Records from a data collection:
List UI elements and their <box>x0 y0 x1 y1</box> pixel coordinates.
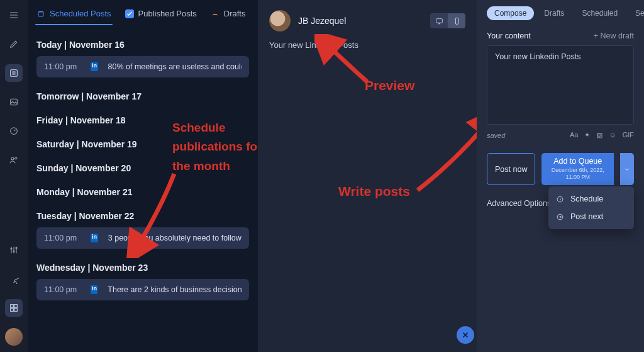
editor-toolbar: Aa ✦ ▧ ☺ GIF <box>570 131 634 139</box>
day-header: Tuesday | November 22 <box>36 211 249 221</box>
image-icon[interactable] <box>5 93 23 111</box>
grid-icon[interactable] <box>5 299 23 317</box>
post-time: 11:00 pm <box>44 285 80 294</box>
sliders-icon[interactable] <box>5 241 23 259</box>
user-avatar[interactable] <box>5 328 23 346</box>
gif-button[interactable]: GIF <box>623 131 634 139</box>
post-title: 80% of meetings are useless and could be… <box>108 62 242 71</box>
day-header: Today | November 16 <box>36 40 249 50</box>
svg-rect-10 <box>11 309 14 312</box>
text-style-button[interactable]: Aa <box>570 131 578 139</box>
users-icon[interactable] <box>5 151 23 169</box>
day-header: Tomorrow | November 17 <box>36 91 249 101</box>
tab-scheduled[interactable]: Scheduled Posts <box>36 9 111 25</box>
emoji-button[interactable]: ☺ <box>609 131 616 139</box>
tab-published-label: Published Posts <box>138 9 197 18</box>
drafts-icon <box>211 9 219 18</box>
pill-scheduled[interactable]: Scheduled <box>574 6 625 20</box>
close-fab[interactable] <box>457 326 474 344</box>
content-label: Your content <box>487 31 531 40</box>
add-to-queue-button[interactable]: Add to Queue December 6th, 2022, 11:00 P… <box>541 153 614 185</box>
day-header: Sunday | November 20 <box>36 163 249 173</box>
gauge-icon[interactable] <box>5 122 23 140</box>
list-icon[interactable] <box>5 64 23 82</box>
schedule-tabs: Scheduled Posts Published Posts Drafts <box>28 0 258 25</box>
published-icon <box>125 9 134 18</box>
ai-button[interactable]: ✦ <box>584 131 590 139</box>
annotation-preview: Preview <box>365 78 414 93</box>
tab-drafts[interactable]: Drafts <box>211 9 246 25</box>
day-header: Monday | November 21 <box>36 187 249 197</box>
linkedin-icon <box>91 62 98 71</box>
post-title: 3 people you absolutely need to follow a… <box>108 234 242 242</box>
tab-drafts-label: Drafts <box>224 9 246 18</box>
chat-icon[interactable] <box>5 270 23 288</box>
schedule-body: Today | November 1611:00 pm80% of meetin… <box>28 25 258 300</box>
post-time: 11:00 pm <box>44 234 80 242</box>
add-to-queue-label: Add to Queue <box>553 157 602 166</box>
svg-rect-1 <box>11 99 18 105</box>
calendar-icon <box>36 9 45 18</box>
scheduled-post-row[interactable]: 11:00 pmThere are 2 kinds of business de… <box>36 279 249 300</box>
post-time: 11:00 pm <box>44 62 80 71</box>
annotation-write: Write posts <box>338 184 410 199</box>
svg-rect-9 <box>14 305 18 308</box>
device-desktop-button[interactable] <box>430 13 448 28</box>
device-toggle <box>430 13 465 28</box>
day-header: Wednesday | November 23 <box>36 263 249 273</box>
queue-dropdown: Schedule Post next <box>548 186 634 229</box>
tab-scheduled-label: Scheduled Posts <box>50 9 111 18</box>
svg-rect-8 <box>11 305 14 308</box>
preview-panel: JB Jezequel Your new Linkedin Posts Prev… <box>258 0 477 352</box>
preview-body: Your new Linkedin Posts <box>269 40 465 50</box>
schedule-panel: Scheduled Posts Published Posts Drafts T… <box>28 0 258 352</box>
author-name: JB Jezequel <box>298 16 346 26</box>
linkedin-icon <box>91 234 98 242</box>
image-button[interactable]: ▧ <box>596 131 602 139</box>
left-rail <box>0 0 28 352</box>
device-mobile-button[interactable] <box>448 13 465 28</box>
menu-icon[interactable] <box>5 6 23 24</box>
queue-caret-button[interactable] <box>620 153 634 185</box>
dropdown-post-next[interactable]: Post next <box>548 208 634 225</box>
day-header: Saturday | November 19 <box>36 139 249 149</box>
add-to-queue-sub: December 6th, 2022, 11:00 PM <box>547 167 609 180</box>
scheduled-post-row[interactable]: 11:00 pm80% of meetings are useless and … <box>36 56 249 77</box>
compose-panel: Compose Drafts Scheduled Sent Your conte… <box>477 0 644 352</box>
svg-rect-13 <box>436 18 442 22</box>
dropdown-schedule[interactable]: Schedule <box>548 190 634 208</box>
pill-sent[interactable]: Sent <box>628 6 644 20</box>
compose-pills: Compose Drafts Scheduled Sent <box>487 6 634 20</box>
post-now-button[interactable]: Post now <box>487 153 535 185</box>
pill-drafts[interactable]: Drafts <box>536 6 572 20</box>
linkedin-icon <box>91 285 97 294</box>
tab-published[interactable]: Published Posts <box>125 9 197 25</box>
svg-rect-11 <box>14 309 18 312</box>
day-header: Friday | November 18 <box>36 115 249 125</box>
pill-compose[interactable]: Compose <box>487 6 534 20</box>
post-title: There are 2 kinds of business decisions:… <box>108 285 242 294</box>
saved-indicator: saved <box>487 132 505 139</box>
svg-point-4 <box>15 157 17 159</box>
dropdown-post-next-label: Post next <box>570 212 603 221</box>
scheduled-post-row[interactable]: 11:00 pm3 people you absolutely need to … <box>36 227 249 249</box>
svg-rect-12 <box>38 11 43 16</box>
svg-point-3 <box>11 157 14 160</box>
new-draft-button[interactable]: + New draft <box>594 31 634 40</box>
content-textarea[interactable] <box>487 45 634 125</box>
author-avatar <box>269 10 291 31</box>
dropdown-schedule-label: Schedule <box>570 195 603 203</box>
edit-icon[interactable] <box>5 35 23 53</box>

...

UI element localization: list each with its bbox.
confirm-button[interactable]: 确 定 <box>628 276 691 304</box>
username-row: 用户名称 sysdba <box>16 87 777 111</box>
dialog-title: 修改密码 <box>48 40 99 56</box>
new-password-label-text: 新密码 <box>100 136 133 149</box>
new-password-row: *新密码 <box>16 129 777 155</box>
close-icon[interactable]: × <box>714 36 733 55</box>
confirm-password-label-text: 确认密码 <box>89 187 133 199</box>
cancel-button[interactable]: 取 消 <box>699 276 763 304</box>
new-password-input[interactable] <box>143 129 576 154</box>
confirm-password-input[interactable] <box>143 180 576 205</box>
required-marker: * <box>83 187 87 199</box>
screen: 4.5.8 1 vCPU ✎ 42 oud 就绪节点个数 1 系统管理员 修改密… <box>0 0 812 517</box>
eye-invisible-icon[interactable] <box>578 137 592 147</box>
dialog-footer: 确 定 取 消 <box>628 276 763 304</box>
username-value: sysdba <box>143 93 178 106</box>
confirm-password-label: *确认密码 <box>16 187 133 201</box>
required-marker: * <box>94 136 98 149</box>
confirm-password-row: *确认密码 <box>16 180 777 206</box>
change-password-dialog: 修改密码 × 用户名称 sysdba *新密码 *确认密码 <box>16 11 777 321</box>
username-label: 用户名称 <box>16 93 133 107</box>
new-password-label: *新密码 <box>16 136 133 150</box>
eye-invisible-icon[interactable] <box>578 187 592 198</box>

■ **DESCRIPTION OF THE TASK**:
Check each line above for the word "用户名称" and copy the ones that have it.

■ **ANSWER BOX**:
username-row: 用户名称 sysdba <box>16 87 777 111</box>
change-password-dialog: 修改密码 × 用户名称 sysdba *新密码 *确认密码 <box>16 11 777 321</box>
username-label: 用户名称 <box>16 93 133 107</box>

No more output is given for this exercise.